The Tamil Nadu police on Tuesday arrested R Rajagopal, editor of popular Tamil magazine Nakkeeran. According to news reports, the police has filed a case under Section 124 of the Indian Penal Code on a complaint apparently lodged by the governor’s office. The police is yet to release the first information report.
The matter pertains to a cover story that the magazine carried with allegations linking the governor’s office to an investigation into a possible sex racket at the Madurai Kamaraj University, forcing young girls to provide sexual favours to powerful men. A woman lecturer was arrested in the case and Governor Banwarilal Purohit formed a one-man commission go into the case.
If one went by initial reports, the arrest was carried out under a law seldom used anywhere in the country. Section 124 of the Indian Penal Code penalises people who assault the President or the Governor and restrain them from discharging their duties or compel them to discharge their duties using force.
This is what it says:
“Assaulting President, Governor, etc., with intent to compel or restrain the exercise of any lawful power. — Whoever, with the intention of including or compelling the President of India, or the Governor any State to exercise or refrain from exercising in any manner any of the lawful powers of such President or Governor, assault or wrongfully restrains, or attempts wrongfully to restrain, or overawes, by means of criminal force or the show of criminal force, or attempts so to overawe, such President or Governor , shall be punished with imprisonment of either description for a term which may extend to seven years, and shall also be liable to fine.”
A mere reading of this provision makes it clear that the law mentions assault and points to an assault of physical nature.
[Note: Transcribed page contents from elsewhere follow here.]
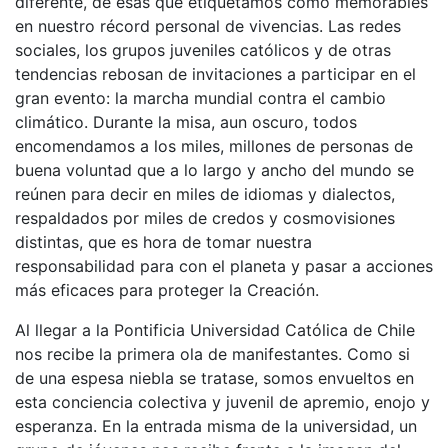
diferente, de esas que etiquetamos como memorables
en nuestro récord personal de vivencias. Las redes
sociales, los grupos juveniles católicos y de otras
tendencias rebosan de invitaciones a participar en el
gran evento: la marcha mundial contra el cambio
climático. Durante la misa, aun oscuro, todos
encomendamos a los miles, millones de personas de
buena voluntad que a lo largo y ancho del mundo se
reúnen para decir en miles de idiomas y dialectos,
respaldados por miles de credos y cosmovisiones
distintas, que es hora de tomar nuestra
responsabilidad para con el planeta y pasar a acciones
más eficaces para proteger la Creación.
Al llegar a la Pontificia Universidad Católica de Chile
nos recibe la primera ola de manifestantes. Como si
de una espesa niebla se tratase, somos envueltos en
esta conciencia colectiva y juvenil de apremio, enojo y
esperanza. En la entrada misma de la universidad, un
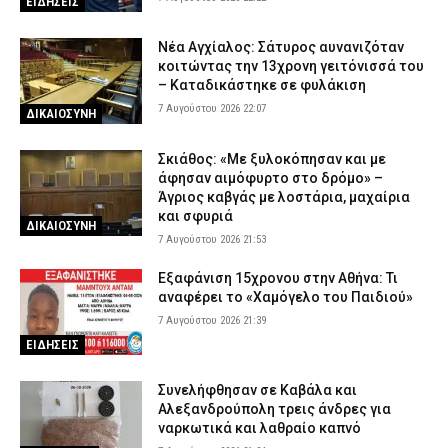
ΕΙΔΗΣΕΙΣ
Νέα Αγχίαλος: Σάτυρος αυνανιζόταν
κοιτώντας την 13χρονη γειτόνισσά του
– Καταδικάστηκε σε φυλάκιση
7 Αυγούστου 2026 22:07
ΔΙΚΑΙΟΣΥΝΗ
Σκιάθος: «Με ξυλοκόπησαν και με
άφησαν αιμόφυρτο στο δρόμο» –
Άγριος καβγάς με λοστάρια, μαχαίρια
και σφυριά
ΔΙΚΑΙΟΣΥΝΗ
7 Αυγούστου 2026 21:53
Εξαφάνιση 15χρονου στην Αθήνα: Τι
αναφέρει το «Χαμόγελο του Παιδιού»
7 Αυγούστου 2026 21:39
ΕΙΔΗΣΕΙΣ
Συνελήφθησαν σε Καβάλα και
Αλεξανδρούπολη τρεις άνδρες για
ναρκωτικά και λαθραίο καπνό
But in this case, the editor was arrested under the section for publishing a report in a magazine, a violation of criminal procedure. Section 124 is a non-bailable provision.
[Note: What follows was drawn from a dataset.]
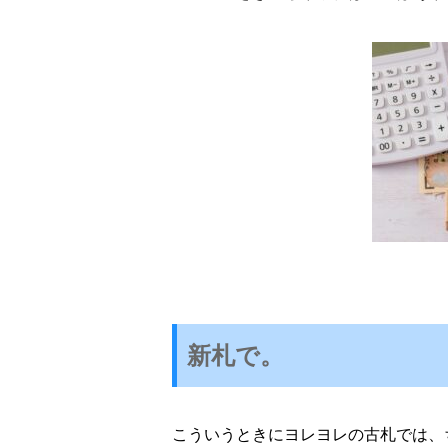
新札で。
こういうときに
ヨレヨレの古札では、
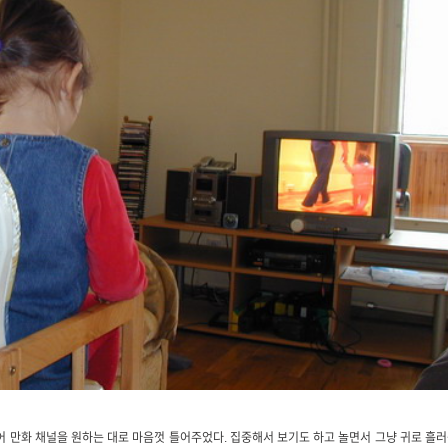
영어 만화 채널을 원하는 대로 마음껏 틀어주었다. 집중해서 보기도 하고 놀면서 그냥 귀로 흘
Section 124 has been very rarely used by states anywhere in India and a sweep of legal libraries online does not turn up any case settled either in the High Courts or the Supreme Court for this provision being invoked in the manner it has been. This means the use of Section 124 against Rajagopal could be one of the very few instances from the time Indian Penal Code itself was enacted.
Earlier this year, the Governor had stated that he could possibly invoke this provision against people who pose hurdles to his meetings with officials across the state. This was aimed at the Dravida Munnetra Kazhagam, which opposed the Governor’s move to take stock of implementation of government schemes in the state.
This incident would seem to be a clear violation of free expression. In 1997, the Supreme Court, in deciding on a prior restraint order on the autobiography of a serial killer named “Auto” Shankar, again in Nakkeeran involving R Rajagopal, made it clear that the standard of privacy for public figures was different from laymen. The court said:
“In the case of public officials, it is obvious, right to privacy, or for that matter, the remedy of action for damages is simply not available with respect to their acts and conduct relevant to the discharge of their official duties. This is so even where the publication is based upon facts and statements which are not true, unless the official establishes that the publication was made (by the defendant) with reckless disregard for truth. In such a case, it would be enough for the defendant (member of the press or media) to prove that he acted after a reasonable verification of the facts; it is not necessary for him to prove that what he has written is true.”
When this is the case even for defamation proceedings and prior-restrain orders, to invoke a law as serious as Section 124 for publication of a news report imposes uncalled for restrictions on a media house.
The Tamil Nadu government has a history intimidating the press with defamation cases. When Jayalalithaa was chief minister, hundreds of such cases were filed against newspapers and magazines.